[Page segmentation data]
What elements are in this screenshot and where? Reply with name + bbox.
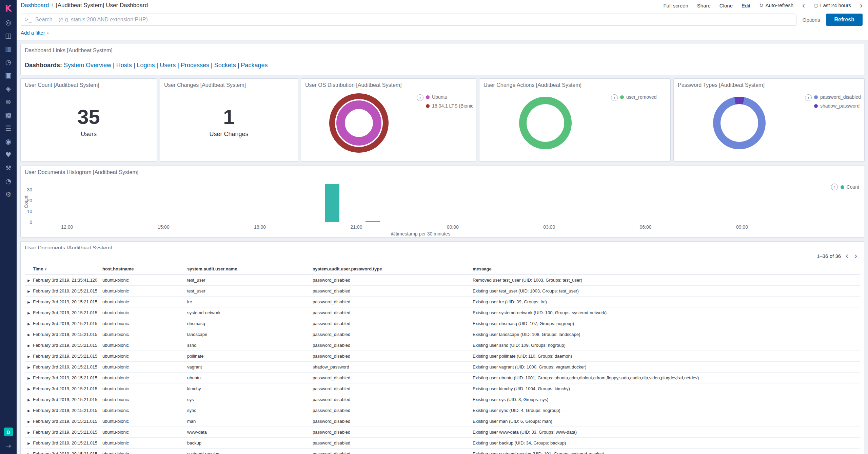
expand-row-icon[interactable]: ▶: [27, 398, 30, 402]
legend-toggle-icon[interactable]: ‹: [805, 94, 812, 101]
expand-row-icon[interactable]: ▶: [27, 300, 30, 304]
password-types-donut-chart[interactable]: [713, 97, 766, 149]
table-row: ▶February 3rd 2019, 20:15:21.015ubuntu-b…: [25, 449, 860, 454]
legend-item-user-removed[interactable]: user_removed: [620, 94, 657, 100]
dashboard-link-system-overview[interactable]: System Overview: [64, 62, 111, 69]
dashboard-link-processes[interactable]: Processes: [181, 62, 209, 69]
cell-time: February 3rd 2019, 20:15:21.015: [33, 318, 102, 329]
x-axis-tick: 06:00: [640, 224, 652, 230]
infrastructure-icon[interactable]: ▩: [5, 112, 12, 118]
timelion-icon[interactable]: ◷: [5, 59, 11, 65]
space-badge[interactable]: D: [4, 428, 13, 436]
column-header-host-hostname[interactable]: host.hostname: [102, 263, 187, 275]
uptime-icon[interactable]: ♥: [5, 151, 12, 158]
canvas-icon[interactable]: ▣: [5, 72, 12, 79]
legend-toggle-icon[interactable]: ‹: [831, 184, 838, 190]
add-filter-link[interactable]: Add a filter +: [21, 30, 50, 36]
legend-toggle-icon[interactable]: ‹: [611, 94, 618, 101]
cell-password-type: password_disabled: [313, 449, 473, 454]
breadcrumb: Dashboard / [Auditbeat System] User Dash…: [21, 2, 148, 9]
x-axis-tick: 21:00: [350, 224, 362, 230]
expand-row-icon[interactable]: ▶: [27, 311, 30, 315]
dashboards-label: Dashboards:: [25, 62, 62, 69]
histogram-bar[interactable]: [325, 184, 339, 222]
expand-row-icon[interactable]: ▶: [27, 376, 30, 380]
expand-row-icon[interactable]: ▶: [27, 365, 30, 369]
column-header-system-audit-user-name[interactable]: system.audit.user.name: [187, 263, 313, 275]
column-header-message[interactable]: message: [473, 263, 860, 275]
dashboard-icon[interactable]: ▦: [5, 45, 12, 52]
discover-icon[interactable]: ◎: [5, 19, 11, 26]
expand-row-icon[interactable]: ▶: [27, 441, 30, 445]
histogram-bar[interactable]: [366, 221, 380, 222]
os-distribution-donut-chart[interactable]: [329, 93, 389, 153]
query-options-link[interactable]: Options: [803, 17, 820, 23]
monitoring-icon[interactable]: ◔: [5, 178, 11, 185]
next-page-button[interactable]: ›: [853, 252, 859, 260]
time-back-button[interactable]: ‹: [802, 1, 805, 10]
dashboard-link-hosts[interactable]: Hosts: [116, 62, 132, 69]
legend-toggle-icon[interactable]: ‹: [417, 94, 423, 101]
previous-page-button[interactable]: ‹: [844, 252, 850, 260]
expand-row-icon[interactable]: ▶: [27, 322, 30, 326]
column-header-system-audit-user-password-type[interactable]: system.audit.user.password.type: [313, 263, 473, 275]
dev-tools-icon[interactable]: ⚒: [5, 165, 12, 171]
visualize-icon[interactable]: ◫: [5, 32, 12, 39]
dashboard-link-packages[interactable]: Packages: [241, 62, 268, 69]
expand-row-icon[interactable]: ▶: [27, 355, 30, 358]
collapse-nav-icon[interactable]: →: [5, 442, 11, 450]
y-axis-tick: 10: [27, 209, 32, 214]
expand-row-icon[interactable]: ▶: [27, 387, 30, 391]
kibana-logo[interactable]: K: [5, 3, 12, 14]
expand-cell: ▶: [25, 427, 33, 438]
table-row: ▶February 3rd 2019, 20:15:21.015ubuntu-b…: [25, 416, 860, 427]
expand-row-icon[interactable]: ▶: [27, 431, 30, 434]
logs-icon[interactable]: ☰: [5, 125, 12, 132]
cell-host: ubuntu-bionic: [102, 275, 187, 286]
column-header-time[interactable]: Time▾: [33, 263, 102, 275]
refresh-button[interactable]: Refresh: [826, 14, 863, 26]
legend-item-password-disabled[interactable]: password_disabled: [814, 94, 861, 100]
expand-row-icon[interactable]: ▶: [27, 279, 30, 282]
cell-host: ubuntu-bionic: [102, 416, 187, 427]
apm-icon[interactable]: ◉: [5, 138, 11, 145]
cell-time: February 3rd 2019, 20:15:21.015: [33, 286, 102, 297]
breadcrumb-dashboard-link[interactable]: Dashboard: [21, 2, 49, 9]
expand-row-icon[interactable]: ▶: [27, 409, 30, 413]
full-screen-button[interactable]: Full screen: [663, 3, 688, 8]
dashboard-grid: Dashboard Links [Auditbeat System] Dashb…: [17, 40, 868, 454]
maps-icon[interactable]: ◈: [6, 85, 11, 92]
change-actions-donut-chart[interactable]: [519, 97, 572, 149]
expand-row-icon[interactable]: ▶: [27, 344, 30, 347]
expand-cell: ▶: [25, 416, 33, 427]
time-forward-button[interactable]: ›: [860, 1, 863, 10]
dashboard-link-users[interactable]: Users: [160, 62, 176, 69]
expand-row-icon[interactable]: ▶: [27, 289, 30, 293]
expand-cell: ▶: [25, 329, 33, 340]
table-row: ▶February 3rd 2019, 20:15:21.015ubuntu-b…: [25, 351, 860, 362]
auto-refresh-button[interactable]: ↻Auto-refresh: [759, 2, 793, 8]
expand-row-icon[interactable]: ▶: [27, 452, 30, 454]
cell-password-type: password_disabled: [313, 416, 473, 427]
legend-item-18-04-1-lts-bionic-b[interactable]: 18.04.1 LTS (Bionic B...: [426, 103, 473, 109]
user-count-label: Users: [81, 131, 97, 138]
x-axis-tick: 15:00: [158, 224, 170, 230]
panel-user-documents: User Documents [Auditbeat System] 1–36 o…: [20, 241, 864, 454]
legend-item-count[interactable]: Count: [841, 184, 859, 190]
legend-item-ubuntu[interactable]: Ubuntu: [426, 94, 473, 100]
search-input[interactable]: [35, 17, 792, 23]
time-picker-button[interactable]: ◷Last 24 hours: [814, 2, 851, 8]
expand-row-icon[interactable]: ▶: [27, 333, 30, 337]
machine-learning-icon[interactable]: ⊛: [5, 98, 11, 105]
legend-label: Ubuntu: [432, 94, 447, 100]
donut-inner-ring[interactable]: [336, 100, 381, 146]
clone-button[interactable]: Clone: [719, 3, 733, 8]
edit-button[interactable]: Edit: [742, 3, 750, 8]
share-button[interactable]: Share: [697, 3, 711, 8]
legend-item-shadow-password[interactable]: shadow_password: [814, 103, 861, 109]
dashboard-link-sockets[interactable]: Sockets: [214, 62, 236, 69]
management-icon[interactable]: ⚙: [5, 191, 12, 198]
dashboard-link-logins[interactable]: Logins: [137, 62, 155, 69]
expand-row-icon[interactable]: ▶: [27, 420, 30, 423]
sort-descending-icon: ▾: [45, 267, 47, 271]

_Problem:_ All that is needed is an exact copy of the entries above, minus the pictures.

_Answer box:_
What elements are in this screenshot and where? Reply with name + bbox.
expand-row-icon[interactable]: ▶: [27, 398, 30, 402]
legend-toggle-icon[interactable]: ‹: [805, 94, 812, 101]
expand-row-icon[interactable]: ▶: [27, 300, 30, 304]
password-types-donut-chart[interactable]: [713, 97, 766, 149]
table-row: ▶February 3rd 2019, 20:15:21.015ubuntu-b…: [25, 449, 860, 454]
legend-item-user-removed[interactable]: user_removed: [620, 94, 657, 100]
dashboard-link-system-overview[interactable]: System Overview: [64, 62, 111, 69]
dashboard-link-processes[interactable]: Processes: [181, 62, 209, 69]
cell-time: February 3rd 2019, 20:15:21.015: [33, 318, 102, 329]
x-axis-tick: 06:00: [640, 224, 652, 230]
infrastructure-icon[interactable]: ▩: [5, 112, 12, 118]
timelion-icon[interactable]: ◷: [5, 59, 11, 65]
space-badge[interactable]: D: [4, 428, 13, 436]
column-header-host-hostname[interactable]: host.hostname: [102, 263, 187, 275]
uptime-icon[interactable]: ♥: [5, 151, 12, 158]
canvas-icon[interactable]: ▣: [5, 72, 12, 79]
legend-toggle-icon[interactable]: ‹: [831, 184, 838, 190]
add-filter-link[interactable]: Add a filter +: [21, 30, 50, 36]
legend-toggle-icon[interactable]: ‹: [611, 94, 618, 101]
cell-password-type: password_disabled: [313, 449, 473, 454]
breadcrumb: Dashboard / [Auditbeat System] User Dash…: [21, 2, 148, 9]
x-axis-tick: 21:00: [350, 224, 362, 230]
expand-row-icon[interactable]: ▶: [27, 311, 30, 315]
dashboards-label: Dashboards:: [25, 62, 62, 69]
histogram-bar[interactable]: [325, 184, 339, 222]
expand-row-icon[interactable]: ▶: [27, 376, 30, 380]
expand-row-icon[interactable]: ▶: [27, 365, 30, 369]
column-header-system-audit-user-name[interactable]: system.audit.user.name: [187, 263, 313, 275]
column-header-message[interactable]: message: [473, 263, 860, 275]
dashboard-icon[interactable]: ▦: [5, 45, 12, 52]
discover-icon[interactable]: ◎: [5, 19, 11, 26]
expand-row-icon[interactable]: ▶: [27, 441, 30, 445]
histogram-bar[interactable]: [366, 221, 380, 222]
os-distribution-donut-chart[interactable]: [329, 93, 389, 153]
query-options-link[interactable]: Options: [803, 17, 820, 23]
monitoring-icon[interactable]: ◔: [5, 178, 11, 185]
next-page-button[interactable]: ›: [853, 252, 859, 260]
time-back-button[interactable]: ‹: [802, 1, 805, 10]
dashboard-link-hosts[interactable]: Hosts: [116, 62, 132, 69]
legend-toggle-icon[interactable]: ‹: [417, 94, 423, 101]
previous-page-button[interactable]: ‹: [844, 252, 850, 260]
expand-row-icon[interactable]: ▶: [27, 322, 30, 326]
column-header-system-audit-user-password-type[interactable]: system.audit.user.password.type: [313, 263, 473, 275]
dev-tools-icon[interactable]: ⚒: [5, 165, 12, 171]
visualize-icon[interactable]: ◫: [5, 32, 12, 39]
dashboard-link-packages[interactable]: Packages: [241, 62, 268, 69]
expand-row-icon[interactable]: ▶: [27, 355, 30, 358]
collapse-nav-icon[interactable]: →: [5, 442, 11, 450]
y-axis-tick: 10: [27, 209, 32, 214]
expand-row-icon[interactable]: ▶: [27, 387, 30, 391]
kibana-logo[interactable]: K: [5, 3, 12, 14]
expand-cell: ▶: [25, 427, 33, 438]
table-row: ▶February 3rd 2019, 20:15:21.015ubuntu-b…: [25, 416, 860, 427]
expand-row-icon[interactable]: ▶: [27, 431, 30, 434]
logs-icon[interactable]: ☰: [5, 125, 12, 132]
cell-host: ubuntu-bionic: [102, 275, 187, 286]
column-header-time[interactable]: Time▾: [33, 263, 102, 275]
refresh-button[interactable]: Refresh: [826, 14, 863, 26]
legend-item-password-disabled[interactable]: password_disabled: [814, 94, 861, 100]
expand-row-icon[interactable]: ▶: [27, 279, 30, 282]
cell-host: ubuntu-bionic: [102, 416, 187, 427]
apm-icon[interactable]: ◉: [5, 138, 11, 145]
cell-time: February 3rd 2019, 20:15:21.015: [33, 286, 102, 297]
breadcrumb-dashboard-link[interactable]: Dashboard: [21, 2, 49, 9]
expand-row-icon[interactable]: ▶: [27, 409, 30, 413]
full-screen-button[interactable]: Full screen: [663, 3, 688, 8]
dashboard-grid: Dashboard Links [Auditbeat System] Dashb…: [17, 40, 868, 454]
maps-icon[interactable]: ◈: [6, 85, 11, 92]
change-actions-donut-chart[interactable]: [519, 97, 572, 149]
expand-row-icon[interactable]: ▶: [27, 344, 30, 347]
expand-cell: ▶: [25, 416, 33, 427]
time-forward-button[interactable]: ›: [860, 1, 863, 10]
dashboard-link-users[interactable]: Users: [160, 62, 176, 69]
expand-row-icon[interactable]: ▶: [27, 289, 30, 293]
expand-cell: ▶: [25, 329, 33, 340]
table-row: ▶February 3rd 2019, 20:15:21.015ubuntu-b…: [25, 351, 860, 362]
auto-refresh-button[interactable]: ↻Auto-refresh: [759, 2, 793, 8]
expand-row-icon[interactable]: ▶: [27, 452, 30, 454]
cell-password-type: password_disabled: [313, 416, 473, 427]
legend-item-18-04-1-lts-bionic-b[interactable]: 18.04.1 LTS (Bionic B...: [426, 103, 473, 109]
user-count-label: Users: [81, 131, 97, 138]
x-axis-tick: 15:00: [158, 224, 170, 230]
panel-user-documents: User Documents [Auditbeat System] 1–36 o…: [20, 241, 864, 454]
legend-item-count[interactable]: Count: [841, 184, 859, 190]
legend-item-ubuntu[interactable]: Ubuntu: [426, 94, 473, 100]
search-input[interactable]: [35, 17, 792, 23]
time-picker-button[interactable]: ◷Last 24 hours: [814, 2, 851, 8]
expand-row-icon[interactable]: ▶: [27, 333, 30, 337]
machine-learning-icon[interactable]: ⊛: [5, 98, 11, 105]
legend-label: Ubuntu: [432, 94, 447, 100]
donut-inner-ring[interactable]: [336, 100, 381, 146]
clone-button[interactable]: Clone: [719, 3, 733, 8]
edit-button[interactable]: Edit: [742, 3, 750, 8]
share-button[interactable]: Share: [697, 3, 711, 8]
legend-item-shadow-password[interactable]: shadow_password: [814, 103, 861, 109]
dashboard-link-sockets[interactable]: Sockets: [214, 62, 236, 69]
management-icon[interactable]: ⚙: [5, 191, 12, 198]
dashboard-link-logins[interactable]: Logins: [137, 62, 155, 69]
expand-row-icon[interactable]: ▶: [27, 420, 30, 423]
sort-descending-icon: ▾: [45, 267, 47, 271]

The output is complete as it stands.